_About this exercise:_ Report how many lines of the entries below contain the word "will", and nothing more.

_Material for this task:_

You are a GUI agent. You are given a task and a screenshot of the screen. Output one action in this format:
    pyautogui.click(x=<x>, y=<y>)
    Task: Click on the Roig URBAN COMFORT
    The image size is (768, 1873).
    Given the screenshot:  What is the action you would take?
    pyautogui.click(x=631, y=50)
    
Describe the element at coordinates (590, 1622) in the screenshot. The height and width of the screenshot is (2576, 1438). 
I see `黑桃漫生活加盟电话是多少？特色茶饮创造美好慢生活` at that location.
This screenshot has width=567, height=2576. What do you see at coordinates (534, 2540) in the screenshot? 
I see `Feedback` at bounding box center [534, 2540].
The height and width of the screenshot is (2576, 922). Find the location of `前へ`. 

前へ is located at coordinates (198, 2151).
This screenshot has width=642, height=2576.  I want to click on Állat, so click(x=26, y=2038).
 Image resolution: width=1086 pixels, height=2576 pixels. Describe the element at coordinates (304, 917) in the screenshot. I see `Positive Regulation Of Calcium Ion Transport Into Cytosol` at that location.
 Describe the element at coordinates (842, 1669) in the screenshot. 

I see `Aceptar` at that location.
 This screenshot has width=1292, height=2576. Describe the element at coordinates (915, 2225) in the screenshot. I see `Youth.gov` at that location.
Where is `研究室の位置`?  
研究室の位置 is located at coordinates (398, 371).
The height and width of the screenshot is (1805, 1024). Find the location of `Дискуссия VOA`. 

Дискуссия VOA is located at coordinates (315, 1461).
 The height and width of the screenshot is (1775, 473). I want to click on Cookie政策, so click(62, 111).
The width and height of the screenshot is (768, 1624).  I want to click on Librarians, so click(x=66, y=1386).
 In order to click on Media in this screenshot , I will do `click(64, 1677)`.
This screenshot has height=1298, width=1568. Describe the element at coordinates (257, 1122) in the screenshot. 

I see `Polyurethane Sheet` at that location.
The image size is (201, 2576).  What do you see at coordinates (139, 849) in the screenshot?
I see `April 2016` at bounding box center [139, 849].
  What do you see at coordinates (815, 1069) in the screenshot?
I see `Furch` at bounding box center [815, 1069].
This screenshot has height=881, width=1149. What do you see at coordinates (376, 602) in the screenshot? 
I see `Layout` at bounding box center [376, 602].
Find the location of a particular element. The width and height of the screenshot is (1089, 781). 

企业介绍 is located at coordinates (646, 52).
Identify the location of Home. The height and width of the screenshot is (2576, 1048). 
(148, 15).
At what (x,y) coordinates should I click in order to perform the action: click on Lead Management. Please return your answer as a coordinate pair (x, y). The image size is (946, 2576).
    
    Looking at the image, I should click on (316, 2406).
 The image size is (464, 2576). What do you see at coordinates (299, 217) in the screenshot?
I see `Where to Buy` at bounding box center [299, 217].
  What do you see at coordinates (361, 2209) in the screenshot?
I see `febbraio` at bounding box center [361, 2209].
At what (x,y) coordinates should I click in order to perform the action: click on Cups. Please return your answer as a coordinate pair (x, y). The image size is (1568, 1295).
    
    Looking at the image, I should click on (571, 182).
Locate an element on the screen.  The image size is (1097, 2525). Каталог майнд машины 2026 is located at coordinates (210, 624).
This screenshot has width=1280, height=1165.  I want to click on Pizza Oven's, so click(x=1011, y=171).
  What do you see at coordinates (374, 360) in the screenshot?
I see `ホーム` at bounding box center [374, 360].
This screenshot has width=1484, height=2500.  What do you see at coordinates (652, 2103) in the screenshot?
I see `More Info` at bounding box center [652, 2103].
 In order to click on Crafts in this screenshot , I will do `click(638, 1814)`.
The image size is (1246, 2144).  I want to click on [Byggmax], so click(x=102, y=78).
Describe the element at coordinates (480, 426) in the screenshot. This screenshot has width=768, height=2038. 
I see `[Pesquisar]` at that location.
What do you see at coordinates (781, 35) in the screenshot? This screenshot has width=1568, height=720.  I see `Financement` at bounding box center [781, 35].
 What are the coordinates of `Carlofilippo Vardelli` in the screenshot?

_Answer to the problem:_ 2